Saturday, June 12, 2010

Will death become her?

I started this blog for myself, in order to express my feelings about my experiences where I am volunteering this summer. Three days I am at a place where there are some extremely sick people, including some people who are dying. I've never been near anyone who was that sick before. It has prompted me to think about nursing, the role of the nurse, the role of anyone who works in such a setting. It really makes you think about the importance, significance of any task, no matter how mundane, one performs in the presence of such a person. It may sound, I don't know, corny, pretentious, whatever... it's hard to express since I myself am not a profoundly spiritual person.

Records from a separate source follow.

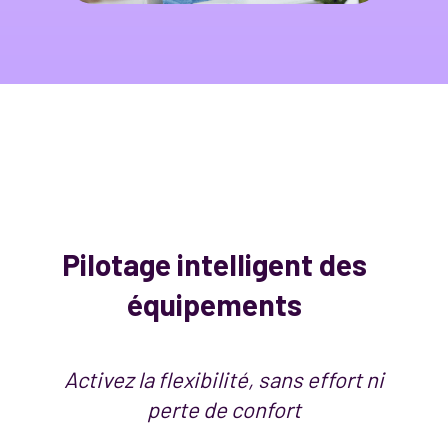
Pilotage intelligent des
équipements
Activez la flexibilité, sans effort ni
perte de confort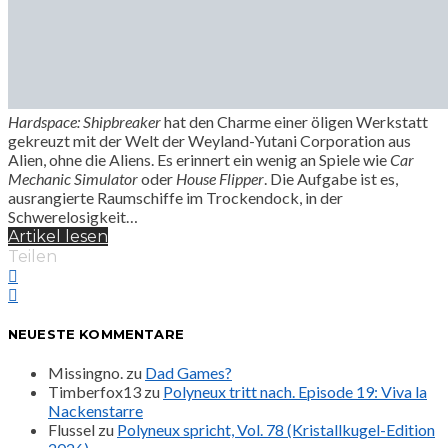
Hardspace: Shipbreaker
hat den Charme einer öligen Werkstatt
gekreuzt mit der Welt der Weyland-Yutani Corporation aus
Alien, ohne die Aliens. Es erinnert ein wenig an Spiele wie
Car
Mechanic Simulator
oder
House Flipper
. Die Aufgabe ist es,
ausrangierte Raumschiffe im Trockendock, in der
Schwerelosigkeit…
Artikel lesen
Teilen
NEUESTE KOMMENTARE
Missingno.
zu
Dad Games?
Timberfox13
zu
Polyneux tritt nach. Episode 19: Viva la
Nackenstarre
Flussel
zu
Polyneux spricht, Vol. 78 (Kristallkugel-Edition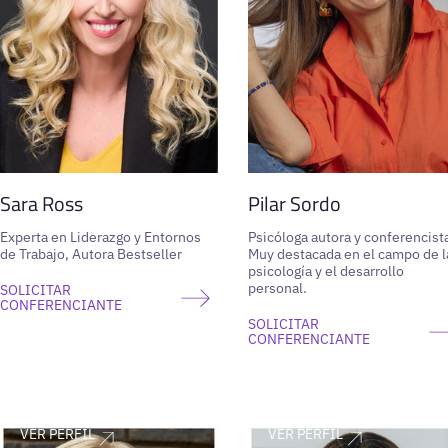
Sara Ross
Pilar Sordo
Experta en Liderazgo y Entornos
Psicóloga autora y conferencist
de Trabajo, Autora Bestseller
Muy destacada en el campo de l
psicología y el desarrollo
personal.
SOLICITAR
CONFERENCIANTE
SOLICITAR
CONFERENCIANTE
VER PERFIL
VER PERFIL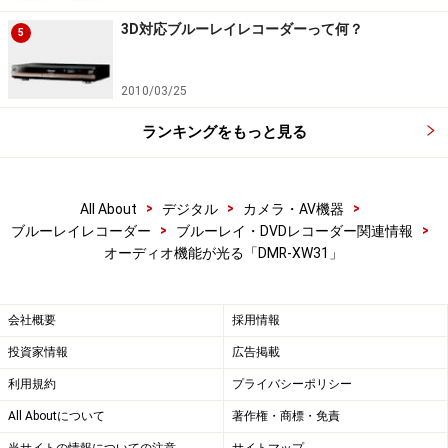
機能とはいえ、今まではなかった自動録画機能が搭載さ
3D対応ブルーレイレコーダーって何？
5
れたのは大きな進化だと言えます。
2010/03/25
ランキングをもっと見る
地デジとBSで放送別に、夜ドラマとアニメの新番組の
自動録画を設定できる。
>
>
>
All About
デジタル
カメラ・AV機器
>
>
ブルーレイレコーダー
ブルーレイ・DVDレコーダー関連情報
オーディオ機能が光る「DMR-XW31」
■ジャンル別番組表
「ジャンル別番組表」機能は、EPG番組表で指定したジ
ャンルの番組だけを表示する機能です。番組をジャンル
会社概要
採用情報
で検索することでも特定ジャンルの番組だけを表示する
投資家情報
広告掲載
ことができますが、あくまでも番組表で見たいという人
利用規約
プライバシーポリシー
にはいい機能でしょう。
All Aboutについて
著作権・商標・免責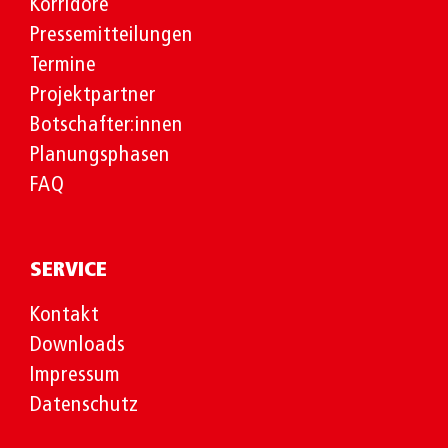
Korridore
Pressemitteilungen
Termine
Projektpartner
Botschafter:innen
Planungsphasen
FAQ
SERVICE
Kontakt
Downloads
Impressum
Datenschutz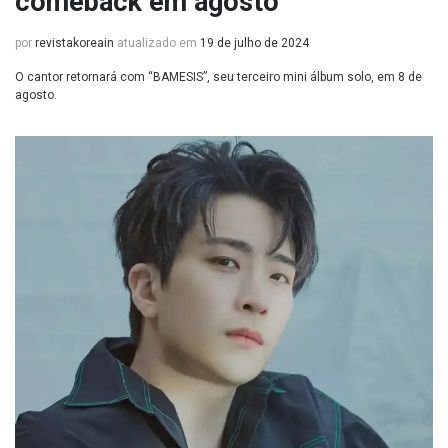
comeback em agosto
por
revistakoreain
atualizado em
19 de julho de 2024
O cantor retornará com “BAMESIS”, seu terceiro mini álbum solo, em 8 de
agosto.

I walked into a room, introduced myself, "My name is ..., I'm a volunteer, is there anything I can help you with, anything I can do?" and the response was "Can you sit with me?". No one had ever asked that before. So, I asked if she, PT L, wanted to talk or just have me sit. She said she didn't want to talk. I asked if I could get a book and was told that was fine. So, I sat with her, and read.

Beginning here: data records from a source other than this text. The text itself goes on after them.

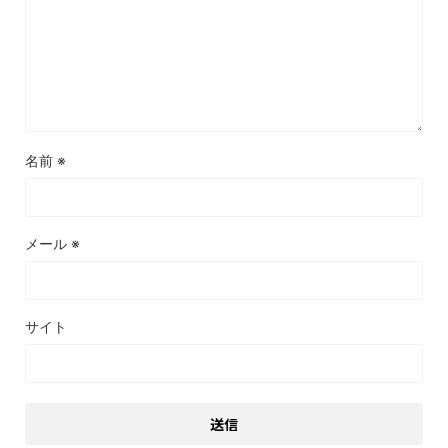
名前
※
メール
※
サイト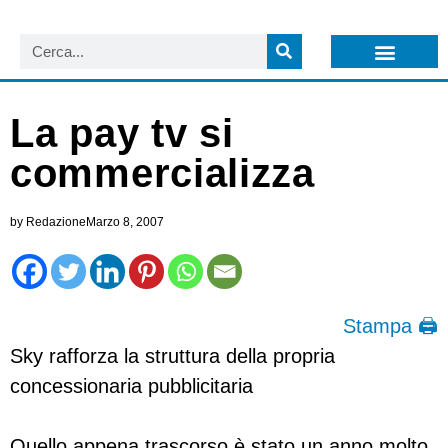
LISTA NEWSLETTER E CIRCOLARI SIT
ARCHIVIO S.I.T.
La pay tv si
commercializza
by
Redazione
Marzo 8, 2007
Stampa 🖨
Sky rafforza la struttura della propria
concessionaria pubblicitaria
Quello appena trascorso è stato un anno molto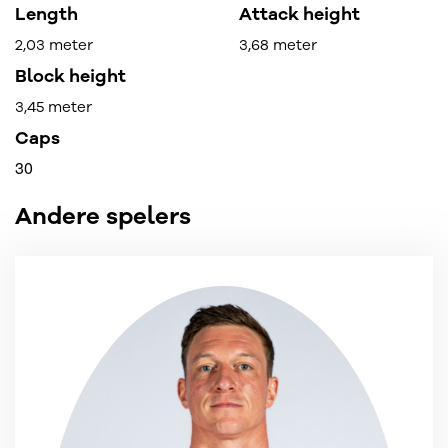
Length
Attack height
2,03 meter
3,68 meter
Block height
3,45 meter
Caps
30
Andere spelers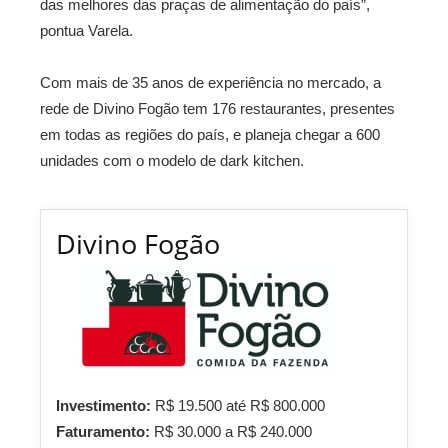
das melhores das praças de alimentação do país”,
pontua Varela.
Com mais de 35 anos de experiência no mercado, a
rede de Divino Fogão tem 176 restaurantes, presentes
em todas as regiões do país, e planeja chegar a 600
unidades com o modelo de dark kitchen.
Divino Fogão
Investimento:
R$ 19.500 até R$ 800.000
Faturamento:
R$ 30.000 a R$ 240.000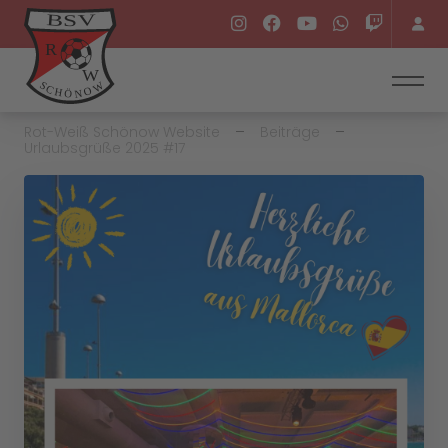
Rot-Weiß Schönow Website
Beiträge
Urlaubsgrüße 2025 #17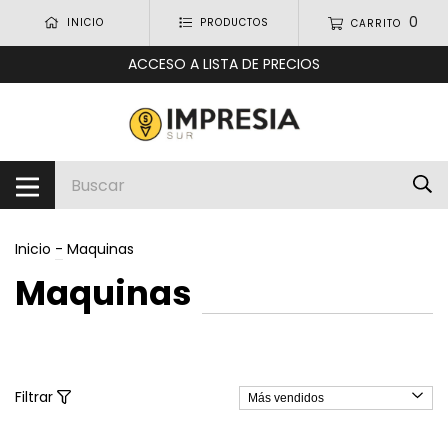
0
INICIO
PRODUCTOS
CARRITO
ACCESO A LISTA DE PRECIOS
Inicio
-
Maquinas
Maquinas
Filtrar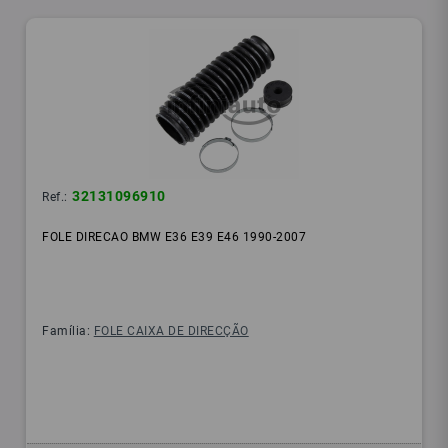
32131096910
Ref.:
FOLE DIRECAO BMW E36 E39 E46 1990-2007
Família:
FOLE CAIXA DE DIRECÇÃO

I have to admit, I find it hard to sit still, especially when I have the opportunity to try and see new things in the place I'm at right now. But I sat until she fell asleep. Then I got up and helped the PCAs in various ways, then took a brief lunch break. Came back and sat with her some more. Then, when I had some down time over the next day or so, I sat with her. We talked a little, but mostly I sat and read, just being nearby. I knew what sort of issue she had due to the nature of the floor, but not specifically. Then, I learned that she is dying and from what. This obviously led me to totally reevaluate the significance of my sitting there with her. She's not visited in the daytime (at least, I have not seen anyone visit) since she has no children and her husband is at work. He visits every evening after work.

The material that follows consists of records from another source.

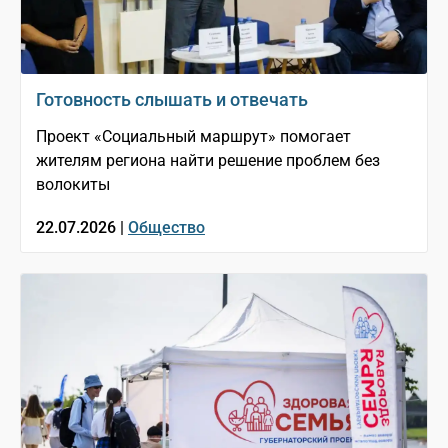
Готовность слышать и отвечать
Проект «Социальный маршрут» помогает
жителям региона найти решение проблем без
волокиты
22.07.2026 |
Общество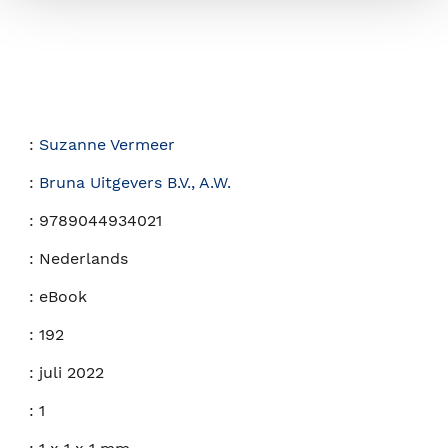
:
Suzanne Vermeer
:
Bruna Uitgevers B.V., A.W.
:
9789044934021
:
Nederlands
:
eBook
:
192
:
juli 2022
:
1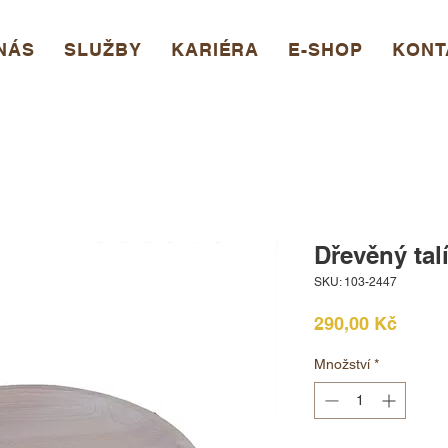
NÁS
SLUŽBY
KARIÉRA
E-SHOP
KONT
Dřevěný talí
SKU: 103-2447
Cena
290,00 Kč
Množství
*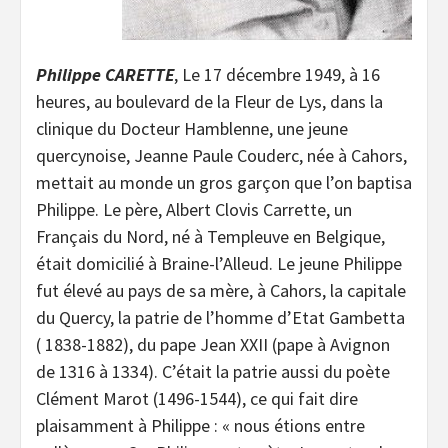
Philippe CARETTE
, Le 17 décembre 1949, à 16
heures, au boulevard de la Fleur de Lys, dans la
clinique du Docteur Hamblenne, une jeune
quercynoise, Jeanne Paule Couderc, née à Cahors,
mettait au monde un gros garçon que l’on baptisa
Philippe. Le père, Albert Clovis Carrette, un
Français du Nord, né à Templeuve en Belgique,
était domicilié à Braine-l’Alleud. Le jeune Philippe
fut élevé au pays de sa mère, à Cahors, la capitale
du Quercy, la patrie de l’homme d’Etat Gambetta
( 1838-1882), du pape Jean XXII (pape à Avignon
de 1316 à 1334). C’était la patrie aussi du poète
Clément Marot (1496-1544), ce qui fait dire
plaisamment à Philippe : « nous étions entre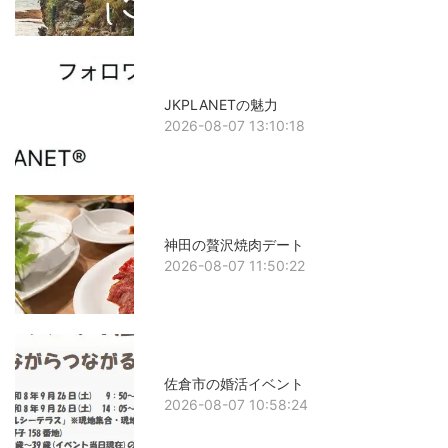
JKPLANETの魅力
2026-08-07 13:10:18
神田の贅沢焼肉デート
2026-08-07 11:50:22
佐倉市の婚活イベント
2026-08-07 10:58:24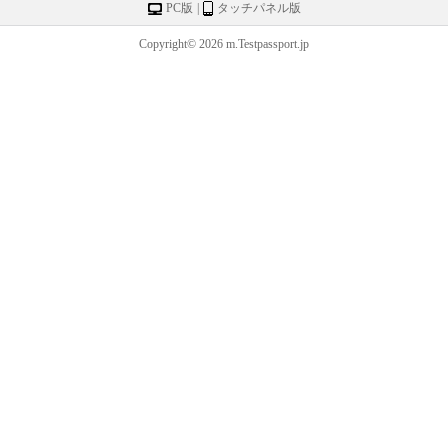
PC版
|
タッチパネル版
Copyright© 2026 m.Testpassport.jp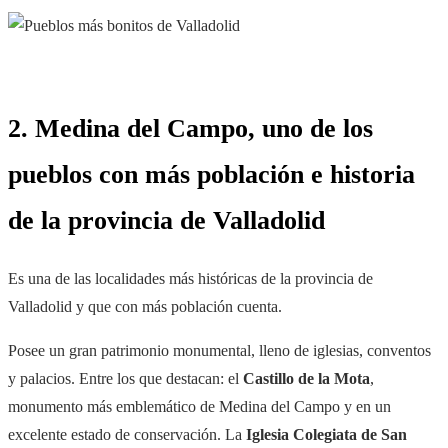
2. Medina del Campo, uno de los
pueblos con más población e historia
de la provincia de Valladolid
Es una de las localidades más históricas de la provincia de
Valladolid y que con más población cuenta.
Posee un gran patrimonio monumental, lleno de iglesias, conventos
y palacios. Entre los que destacan: el
Castillo de la Mota
,
monumento más emblemático de Medina del Campo y en un
excelente estado de conservación. La
Iglesia Colegiata de San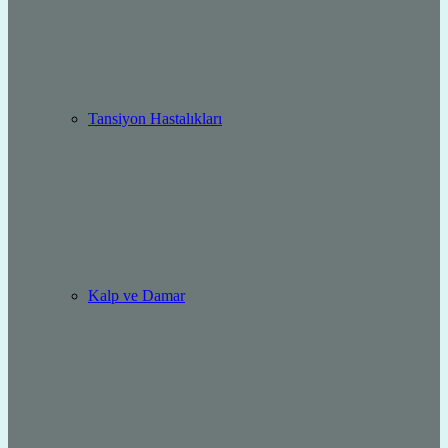
Tansiyon Hastalıkları
Kalp ve Damar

She doesn't want to be on her own. Now I realize that perhaps it's because she doesn't want to die by herself. I'm imagining that perhaps she's afraid she'll die and no one will realize for several minutes; or perhaps, it's just the process of dying that she fears. All perfectly reasonable, as far as I'm concerned. Also, there are other things that prompt major rethinks (clearly I have had my head in a bucket for years), such as the visit from the priest and taking communion from him and how happy that made her, even if for just a few minutes. Just having the priest there in the room seemed to lighten her aura, her mood immeasurably. I always say when I am leaving and when I will be back. This seems only fair. I was lost for words when she said in response to my telling her that I'd be there for another hour or so, "I guess I have to cherish every moment I have with you then". I had no idea what to say. So, I said nothing. I always say goodbye when I am leaving and always say when I will be back. I hope she's there when I go back next week.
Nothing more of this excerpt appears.